Source code for swh.search.journal_client
# Copyright (C) 2018-2022  The Software Heritage developers
# See the AUTHORS file at the top-level directory of this distribution
# License: GNU General Public License version 3, or any later version
# See top-level LICENSE file for more information
import logging
import sys
from typing import Dict, Optional
from swh.model.model import SnapshotTargetType
from swh.storage.algos.snapshot import snapshot_get_all_branches
from swh.storage.interface import StorageInterface
EXPECTED_MESSAGE_TYPES = {
    "origin",
    "origin_visit_status",
    "origin_intrinsic_metadata",
    "origin_extrinsic_metadata",
}
[docs]
def fetch_last_revision_release_date(
    snapshot_id: bytes, storage: StorageInterface
) -> Dict[str, str]:
    if "pytest" not in sys.modules:
        # FIXME: This function is too slow to be reasonably used in the journal-client
        # (at least the main one), we need to figure out a solution before this can
        # be enabled again.
        return {}
    if not snapshot_id:
        return {}
    snapshot = snapshot_get_all_branches(storage, snapshot_id)
    if not snapshot:
        return {}
    branches = snapshot.branches.values()
    tip_revision_ids = []
    tip_release_ids = []
    for branch in branches:
        if branch.target_type == SnapshotTargetType.REVISION:
            tip_revision_ids.append(branch.target)
        elif branch.target_type == SnapshotTargetType.RELEASE:
            tip_release_ids.append(branch.target)
    revision_datetimes = [
        revision.date.to_datetime()
        for revision in storage.revision_get(tip_revision_ids)
        if revision and revision.date
    ]
    release_datetimes = [
        release.date.to_datetime()
        for release in storage.release_get(tip_release_ids)
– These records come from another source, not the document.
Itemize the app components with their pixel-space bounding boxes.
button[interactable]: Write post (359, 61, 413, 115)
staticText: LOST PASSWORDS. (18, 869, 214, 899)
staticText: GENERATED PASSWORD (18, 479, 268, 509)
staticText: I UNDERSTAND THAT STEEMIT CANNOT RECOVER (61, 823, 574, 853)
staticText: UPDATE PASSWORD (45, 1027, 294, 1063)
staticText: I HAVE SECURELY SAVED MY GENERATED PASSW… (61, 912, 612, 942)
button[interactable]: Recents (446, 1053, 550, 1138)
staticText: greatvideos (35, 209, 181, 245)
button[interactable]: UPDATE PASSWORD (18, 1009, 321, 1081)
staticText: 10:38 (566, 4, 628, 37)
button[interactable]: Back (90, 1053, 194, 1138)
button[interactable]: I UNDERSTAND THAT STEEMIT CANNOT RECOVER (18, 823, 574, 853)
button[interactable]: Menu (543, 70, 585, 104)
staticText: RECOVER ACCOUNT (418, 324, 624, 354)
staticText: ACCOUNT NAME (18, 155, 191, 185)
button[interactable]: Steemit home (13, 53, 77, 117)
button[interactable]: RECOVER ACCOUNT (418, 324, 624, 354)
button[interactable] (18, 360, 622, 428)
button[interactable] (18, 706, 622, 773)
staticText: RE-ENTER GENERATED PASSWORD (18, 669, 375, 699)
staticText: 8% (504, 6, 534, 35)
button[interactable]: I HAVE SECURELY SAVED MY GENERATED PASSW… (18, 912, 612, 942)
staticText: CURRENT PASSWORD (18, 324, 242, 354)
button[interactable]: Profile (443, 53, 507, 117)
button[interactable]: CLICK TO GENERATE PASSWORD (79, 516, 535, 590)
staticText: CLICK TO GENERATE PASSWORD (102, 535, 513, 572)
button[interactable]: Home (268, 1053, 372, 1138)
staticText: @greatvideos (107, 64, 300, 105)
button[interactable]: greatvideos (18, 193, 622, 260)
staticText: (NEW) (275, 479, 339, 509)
        if release and release.date
    ]
    ret = {}
    if revision_datetimes:
        ret["last_revision_date"] = max(revision_datetimes).isoformat()
    if release_datetimes:
        ret["last_release_date"] = max(release_datetimes).isoformat()
    return ret 
[docs]
def process_journal_objects(messages, *, search, storage=None):
    """Worker function for `JournalClient.process(worker_fn)`, after
    currification of `scheduler` and `task_names`."""
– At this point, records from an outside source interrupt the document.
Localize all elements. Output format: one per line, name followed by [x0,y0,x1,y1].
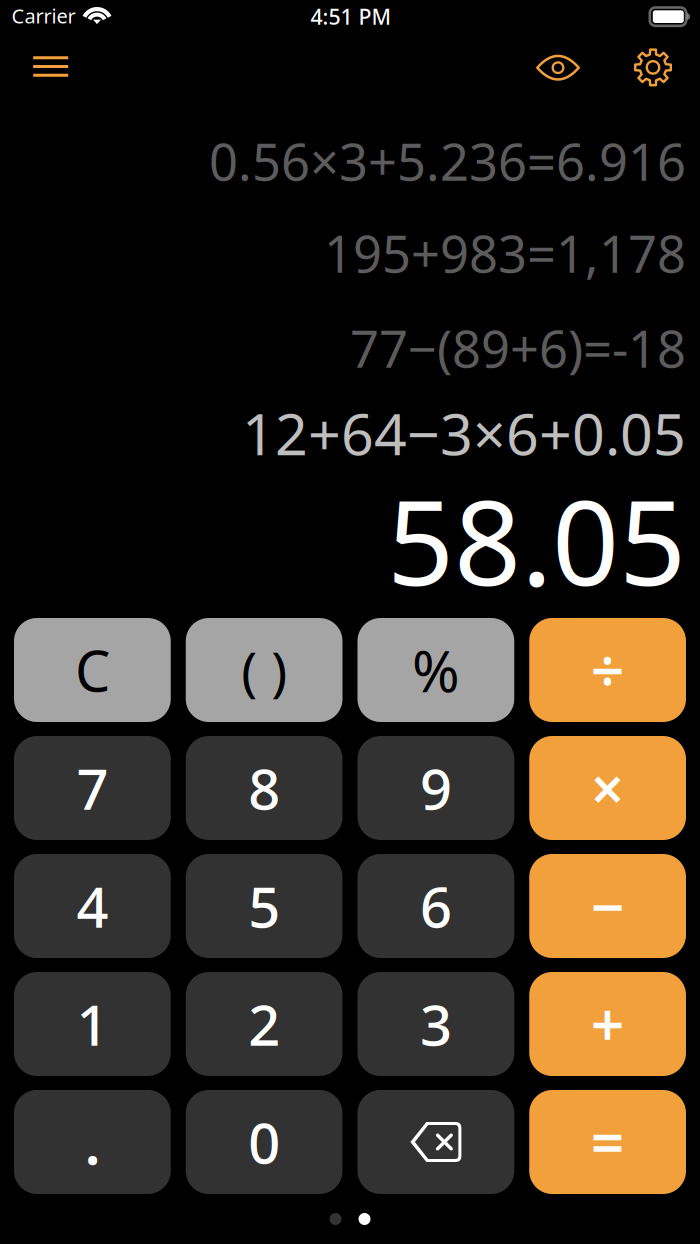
staticText: 77−(89+6)=-18 [350,314,686,382]
button[interactable]: × [529,736,686,840]
staticText: 9 [420,751,452,825]
button[interactable]: Menu [13,38,89,94]
button[interactable]: 2 [186,972,343,1076]
button[interactable]: . [14,1090,171,1194]
staticText: 0 [248,1105,280,1179]
button[interactable]: + [529,972,686,1076]
staticText: % [412,632,460,708]
button[interactable]: 4 [14,854,171,958]
staticText: ( ) [241,635,287,705]
staticText: 0.56×3+5.236=6.916 [209,127,686,195]
button[interactable]: Settings [615,39,691,95]
staticText: Carrier [12,2,76,29]
staticText: 7 [76,751,108,825]
button[interactable]: 0 [186,1090,343,1194]
button[interactable] [358,1090,514,1194]
button[interactable]: ( ) [186,618,343,722]
staticText: + [591,985,625,1063]
staticText: . [84,1103,100,1181]
button[interactable]: % [358,618,514,722]
button[interactable]: − [529,854,686,958]
staticText: 58.05 [387,462,686,618]
button[interactable]: 8 [186,736,343,840]
staticText: × [591,749,625,827]
button[interactable]: ÷ [529,618,686,722]
staticText: ÷ [591,631,625,709]
button[interactable]: C [14,618,171,722]
button[interactable]: = [529,1090,686,1194]
staticText: 4 [76,869,108,943]
staticText: 195+983=1,178 [324,219,686,287]
button[interactable]: 5 [186,854,343,958]
button[interactable]: 6 [358,854,514,958]
staticText: 6 [420,869,452,943]
button[interactable]: 7 [14,736,171,840]
staticText: 4:51 PM [311,2,392,31]
staticText: 2 [248,987,280,1061]
button[interactable]: History [520,40,596,96]
staticText: 5 [248,869,280,943]
staticText: 3 [420,987,452,1061]
button[interactable]: 3 [358,972,514,1076]
staticText: = [591,1103,625,1181]
button[interactable]: 9 [358,736,514,840]
staticText: 12+64−3×6+0.05 [242,395,686,471]
staticText: − [591,867,625,945]
button[interactable]: 1 [14,972,171,1076]
staticText: C [75,633,110,707]
staticText: 8 [248,751,280,825]
staticText: 1 [76,987,108,1061]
    assert set(messages) <= EXPECTED_MESSAGE_TYPES, set(messages)
    if "origin" in messages:
        process_origins(messages["origin"], search)
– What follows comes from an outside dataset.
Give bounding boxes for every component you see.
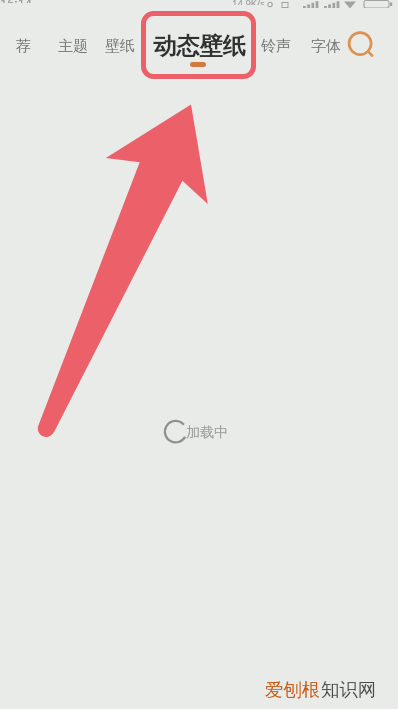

    if "origin_visit_status" in messages:
        process_origin_visit_statuses(messages["origin_visit_status"], search, storage)
    if "origin_intrinsic_metadata" in messages:
        process_origin_intrinsic_metadata(messages["origin_intrinsic_metadata"], search)
    if "origin_extrinsic_metadata" in messages:
        process_origin_extrinsic_metadata(messages["origin_extrinsic_metadata"], search) 
[docs]
def process_origins(origins, search):
    logging.debug("processing origins %r", origins)
    search.origin_update(origins) 
[docs]
def process_origin_visit_statuses(visit_statuses, search, storage):
    logging.debug("processing origin visit statuses %r", visit_statuses)
    def hexify(b: Optional[bytes]) -> Optional[str]:
        if b is None:
            return None
        return b.hex()
    processed_visit_statuses = []
    for visit_status in visit_statuses:
        visit_types = []
        visit_type = visit_status.get("type")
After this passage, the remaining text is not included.